Annabel closed her eyes weakly. 'Or Amsterdam,' she whispered. They'd flown to the Dutch capital one weekend when they'd found themselves both unexpectedly off duty together. She'd wanted to see a special exhibition at the Rijksmuseum, but instead, once again, they'd barely ventured out of the hotel room. In those early days, given the hours they'd both been working in London, long stretches of free hours together away from the hospital had been like joyous, incredible treats for them.

'Barcelona,' Luke said softly.

Annabel shivered, remembering the three days over their first Easter when they'd managed to get days off together to go away to Spain. But then, realising abruptly what the memories were doing to her, what she was allowing his voice to do, what he probably knew very well he was doing to her, she rolled over and wordlessly slammed the receiver back onto its rest.

 

CHAPTER EIGHT

Daisy
, still a little puffy and wheezy, greeted Annabel's mock-stern look with a giggle the next morning. 'Oh, no,' she groaned lightly. 'He complained about me.'

'You can't be too sick if you're already making a play for our new professor,' Annabel said coolly, rolling her eyes at Hannah who promptly started to laugh beside her.

'Thought you were still head over heels with your footballer?' Hannah teased.

'I am.' Still giggling, Daisy lifted one frail shoulder. 'He's lovely. He's coming in to see me this morning and he's going to sign autographs for the kids in the children's wards. Dr Stuart, I only tried to kiss him.' The words had made her breathless again, Annabel noted, and she waited quietly while Daisy paused for a moment and collected herself. 'Just a little kiss. To thank him. Only I got...carried away by the drama of the moment. He looked a bit startled, but he didn't mind too much, did he?'

'He'd be used to it,' Hannah said lightly, before Annabel could muster a suitably phrased reply. 'A man like that. He'd have women falling over themselves to get to him. If you want to know the truth, I wouldn't mind kissing him myself.'

Daisy's mouth formed a shocked 'O' and even Mark, their normally sanguine SHO, looked startled.

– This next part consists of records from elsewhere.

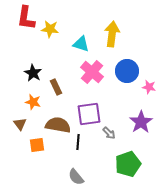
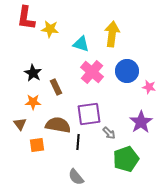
orange star: rotated 14 degrees counterclockwise
green pentagon: moved 2 px left, 5 px up
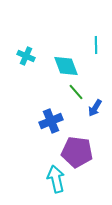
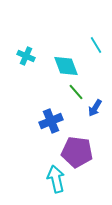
cyan line: rotated 30 degrees counterclockwise
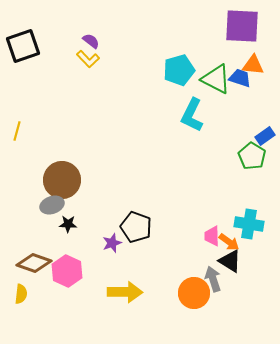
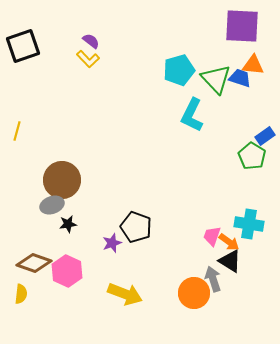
green triangle: rotated 20 degrees clockwise
black star: rotated 12 degrees counterclockwise
pink trapezoid: rotated 20 degrees clockwise
yellow arrow: moved 2 px down; rotated 20 degrees clockwise
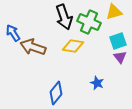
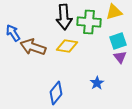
black arrow: rotated 15 degrees clockwise
green cross: rotated 20 degrees counterclockwise
yellow diamond: moved 6 px left
blue star: rotated 16 degrees clockwise
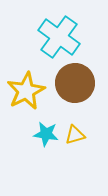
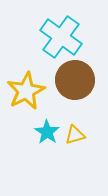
cyan cross: moved 2 px right
brown circle: moved 3 px up
cyan star: moved 1 px right, 2 px up; rotated 25 degrees clockwise
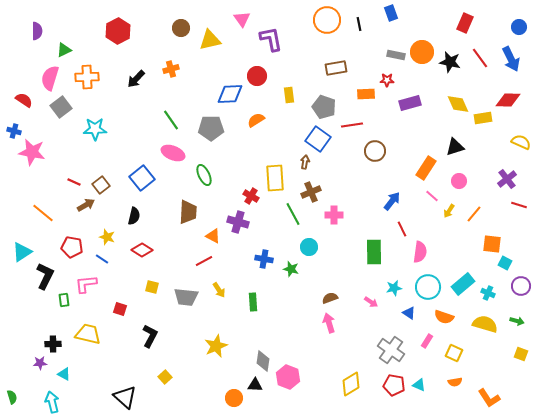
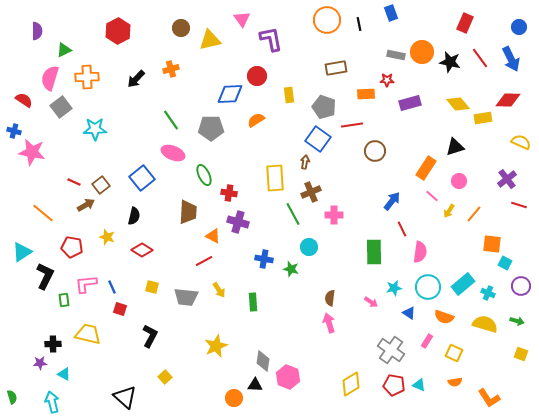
yellow diamond at (458, 104): rotated 15 degrees counterclockwise
red cross at (251, 196): moved 22 px left, 3 px up; rotated 21 degrees counterclockwise
blue line at (102, 259): moved 10 px right, 28 px down; rotated 32 degrees clockwise
brown semicircle at (330, 298): rotated 63 degrees counterclockwise
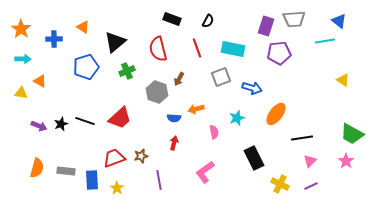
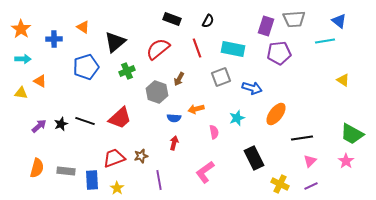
red semicircle at (158, 49): rotated 65 degrees clockwise
purple arrow at (39, 126): rotated 63 degrees counterclockwise
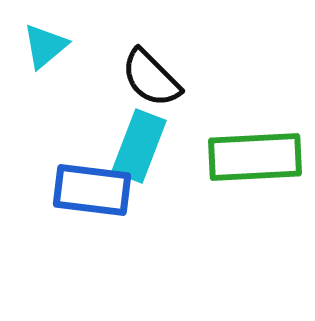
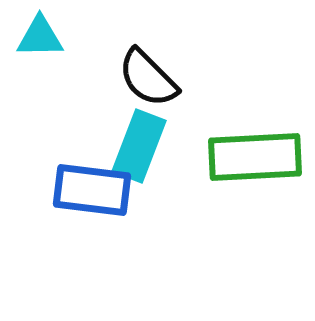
cyan triangle: moved 5 px left, 9 px up; rotated 39 degrees clockwise
black semicircle: moved 3 px left
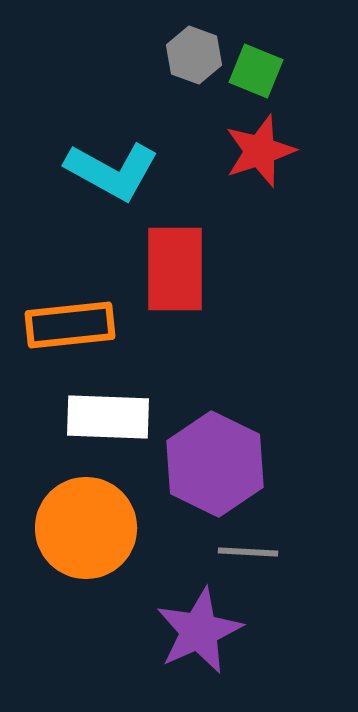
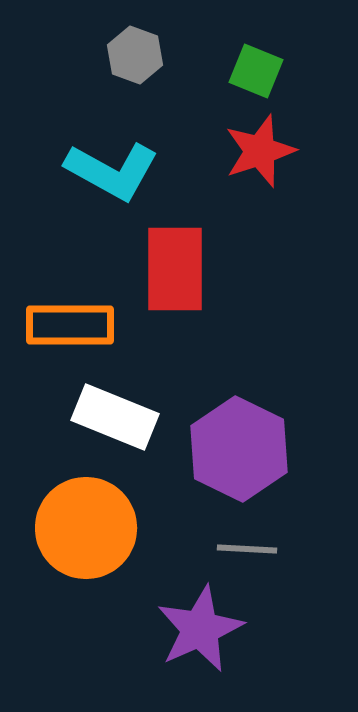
gray hexagon: moved 59 px left
orange rectangle: rotated 6 degrees clockwise
white rectangle: moved 7 px right; rotated 20 degrees clockwise
purple hexagon: moved 24 px right, 15 px up
gray line: moved 1 px left, 3 px up
purple star: moved 1 px right, 2 px up
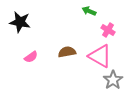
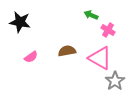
green arrow: moved 2 px right, 4 px down
brown semicircle: moved 1 px up
pink triangle: moved 2 px down
gray star: moved 2 px right, 1 px down
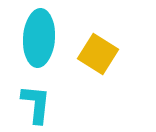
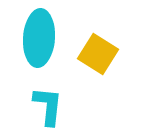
cyan L-shape: moved 12 px right, 2 px down
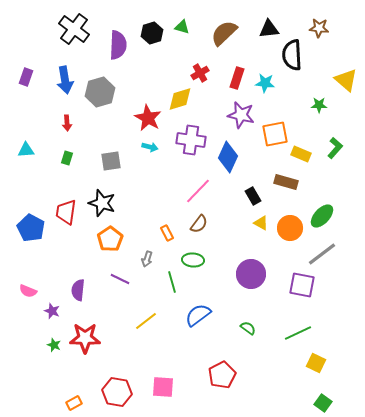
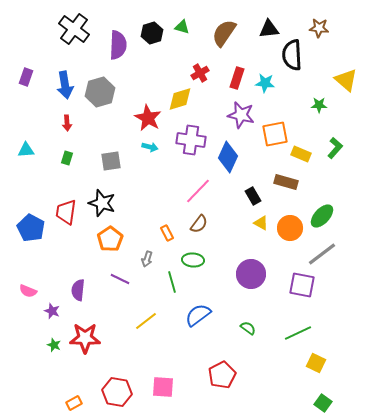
brown semicircle at (224, 33): rotated 12 degrees counterclockwise
blue arrow at (65, 80): moved 5 px down
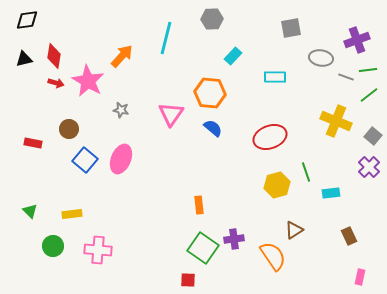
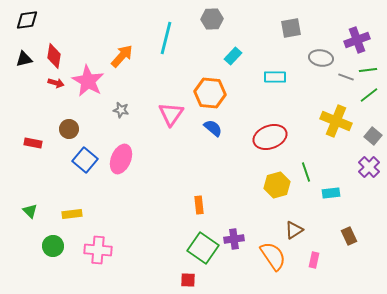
pink rectangle at (360, 277): moved 46 px left, 17 px up
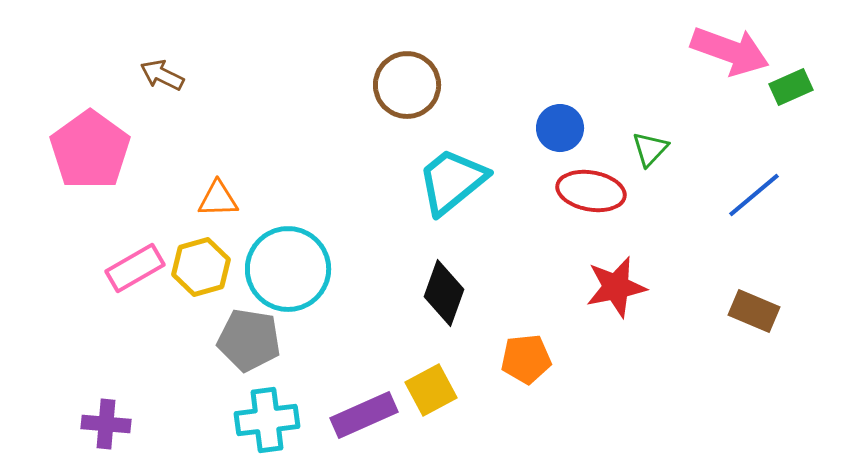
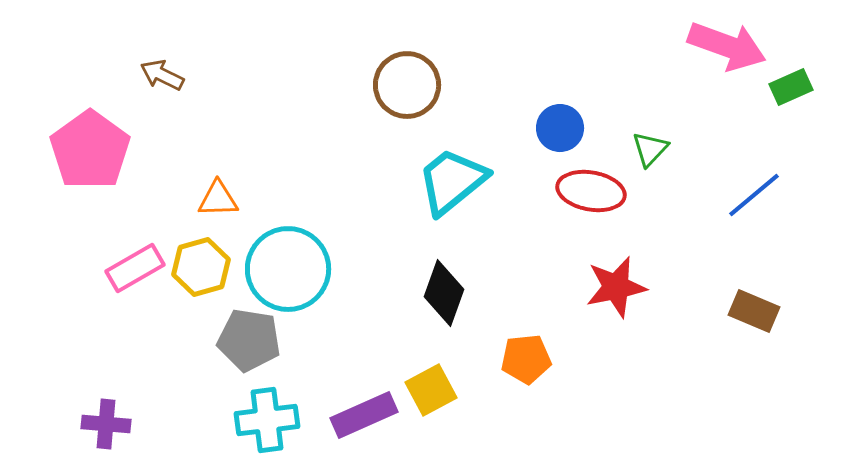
pink arrow: moved 3 px left, 5 px up
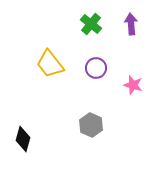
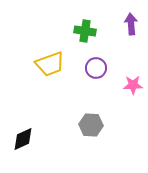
green cross: moved 6 px left, 7 px down; rotated 30 degrees counterclockwise
yellow trapezoid: rotated 72 degrees counterclockwise
pink star: rotated 18 degrees counterclockwise
gray hexagon: rotated 20 degrees counterclockwise
black diamond: rotated 50 degrees clockwise
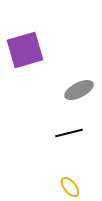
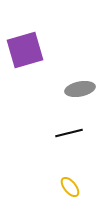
gray ellipse: moved 1 px right, 1 px up; rotated 16 degrees clockwise
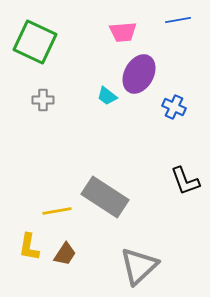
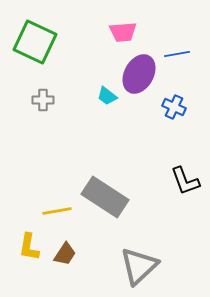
blue line: moved 1 px left, 34 px down
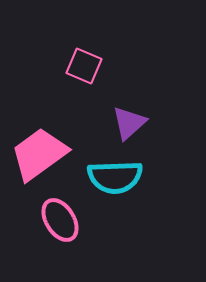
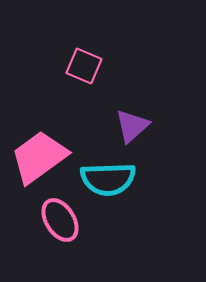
purple triangle: moved 3 px right, 3 px down
pink trapezoid: moved 3 px down
cyan semicircle: moved 7 px left, 2 px down
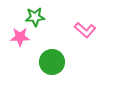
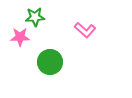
green circle: moved 2 px left
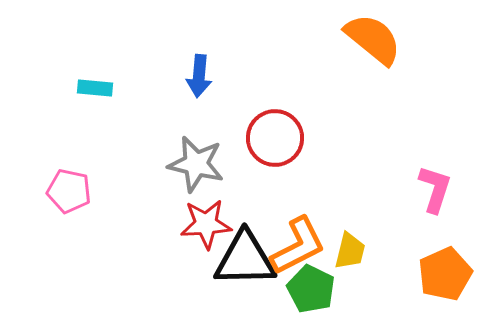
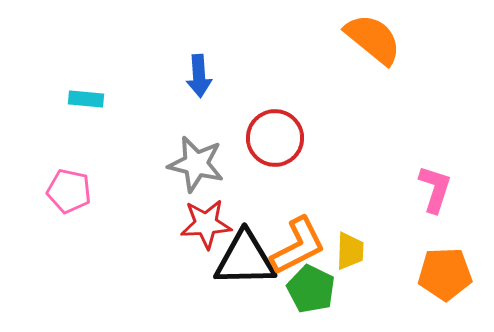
blue arrow: rotated 9 degrees counterclockwise
cyan rectangle: moved 9 px left, 11 px down
yellow trapezoid: rotated 12 degrees counterclockwise
orange pentagon: rotated 22 degrees clockwise
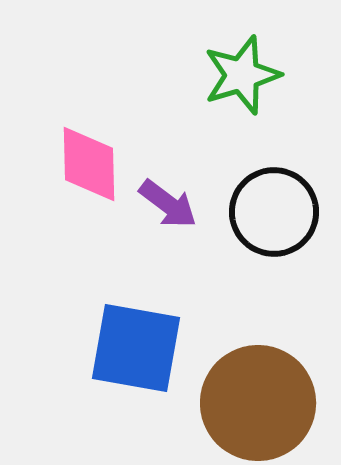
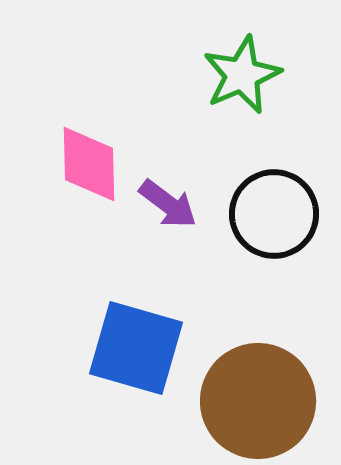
green star: rotated 6 degrees counterclockwise
black circle: moved 2 px down
blue square: rotated 6 degrees clockwise
brown circle: moved 2 px up
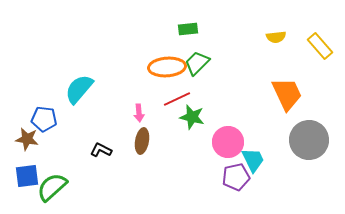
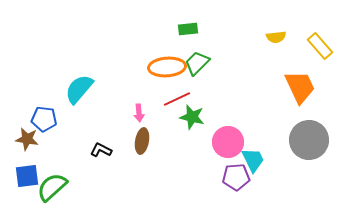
orange trapezoid: moved 13 px right, 7 px up
purple pentagon: rotated 8 degrees clockwise
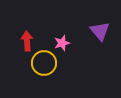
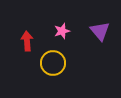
pink star: moved 12 px up
yellow circle: moved 9 px right
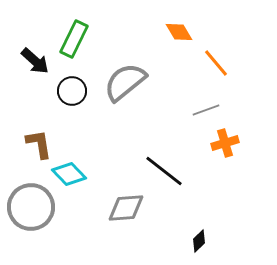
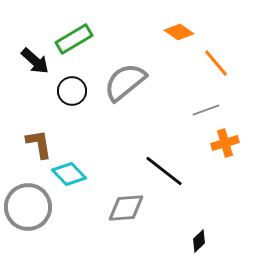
orange diamond: rotated 24 degrees counterclockwise
green rectangle: rotated 33 degrees clockwise
gray circle: moved 3 px left
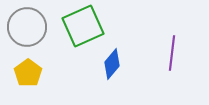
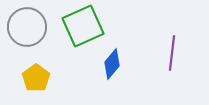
yellow pentagon: moved 8 px right, 5 px down
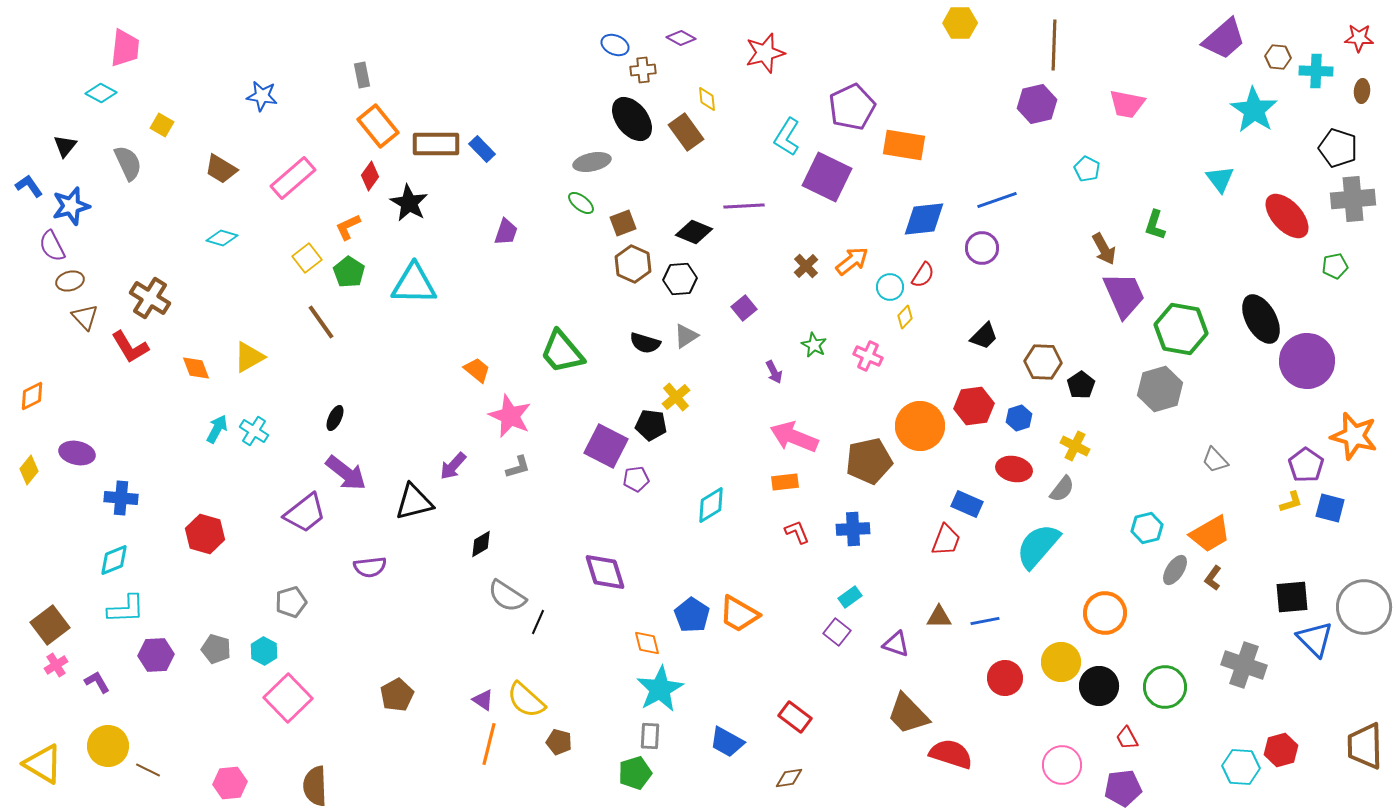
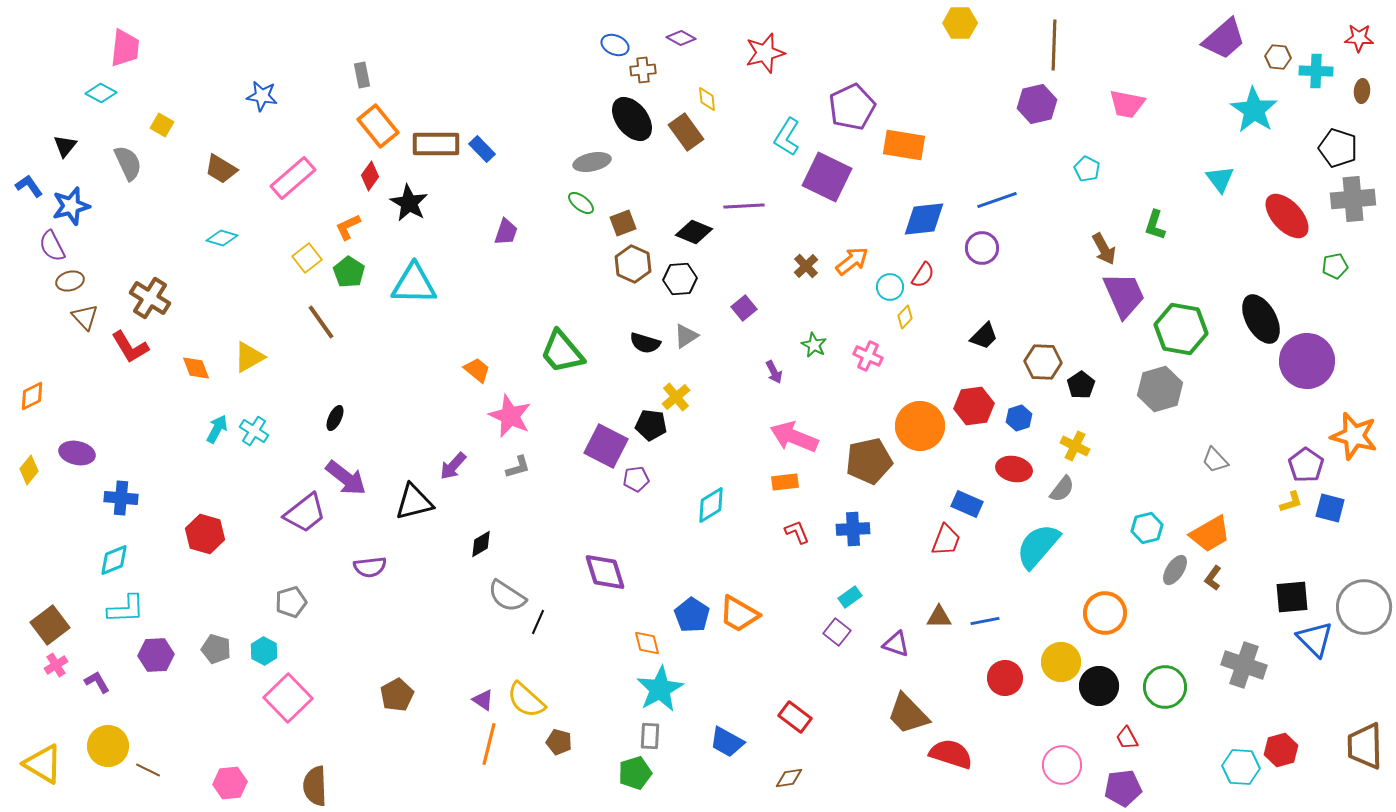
purple arrow at (346, 473): moved 5 px down
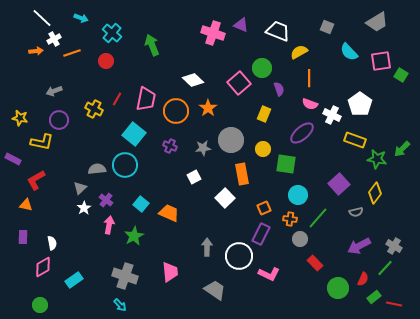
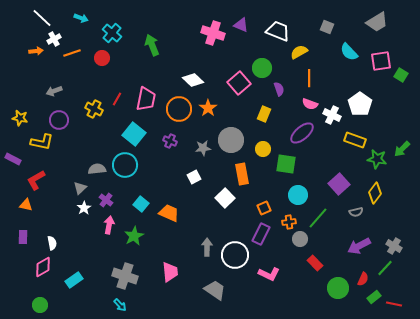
red circle at (106, 61): moved 4 px left, 3 px up
orange circle at (176, 111): moved 3 px right, 2 px up
purple cross at (170, 146): moved 5 px up
orange cross at (290, 219): moved 1 px left, 3 px down; rotated 16 degrees counterclockwise
white circle at (239, 256): moved 4 px left, 1 px up
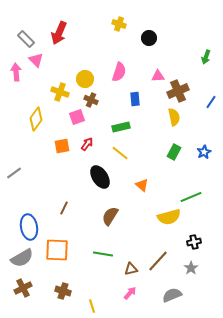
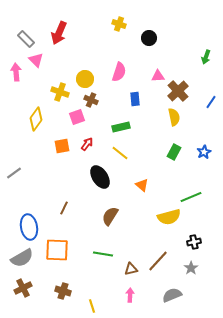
brown cross at (178, 91): rotated 20 degrees counterclockwise
pink arrow at (130, 293): moved 2 px down; rotated 40 degrees counterclockwise
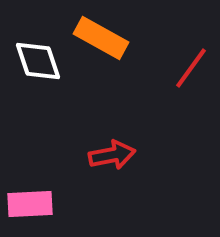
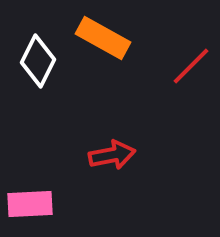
orange rectangle: moved 2 px right
white diamond: rotated 45 degrees clockwise
red line: moved 2 px up; rotated 9 degrees clockwise
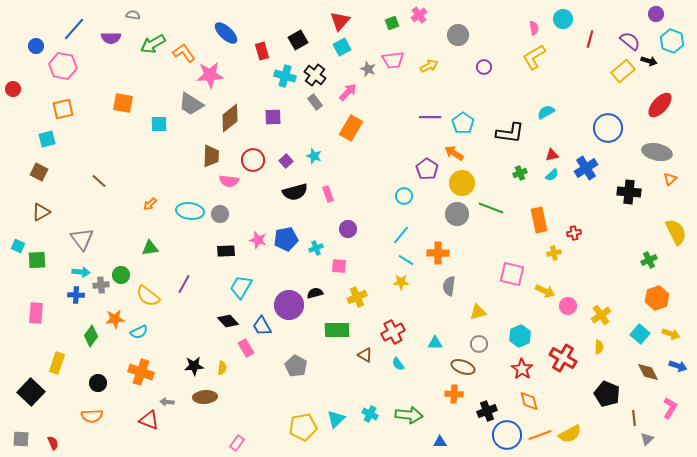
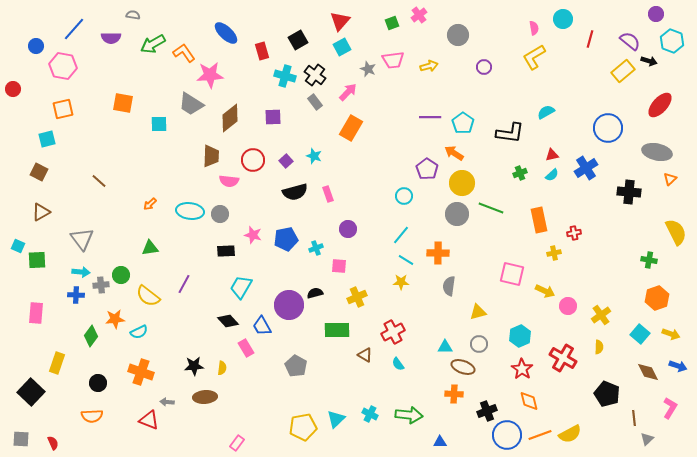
yellow arrow at (429, 66): rotated 12 degrees clockwise
pink star at (258, 240): moved 5 px left, 5 px up
green cross at (649, 260): rotated 35 degrees clockwise
cyan triangle at (435, 343): moved 10 px right, 4 px down
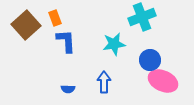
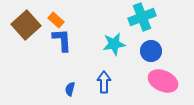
orange rectangle: moved 1 px right, 2 px down; rotated 28 degrees counterclockwise
blue L-shape: moved 4 px left, 1 px up
blue circle: moved 1 px right, 9 px up
blue semicircle: moved 2 px right; rotated 104 degrees clockwise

Annabel sent her registrar a brief, annoyed look. 'Do you mind not encouraging her, please?' she said shortly. 'She's incorrigible enough as it is.'

Daisy giggled again and Hannah just laughed. 'With men like that, I wish I were incorrigible,' the younger doctor said lightly. 'Pity I'm just all talk.'

Pity
all
women weren't, Annabel thought coldly.

'How's your heart, Daisy?' After another impatient glance at Hannah, Annabel put on her best consultant expression. 'Did you sleep?'

'I got a bit breathless about five and the registrar came and gave me another shot of diuretic, I think,' Daisy revealed. 'I didn't really sleep. Mr Grant's already been to see me this morning before he had to go to Theatre. He's going to call you later.'

That suggested Luke must have warned the transplant surgeon about Daisy's admission, Annabel registered, nodding as she picked up the charts from the end of the bed. The amount of urine Daisy had passed after the diuretic the evening before and again during the night, as well as the drop in her weight this morning, meant that the medication Luke had prescribed had rid Daisy's body of much of the excess fluid her inefficient heart had allowed to build up.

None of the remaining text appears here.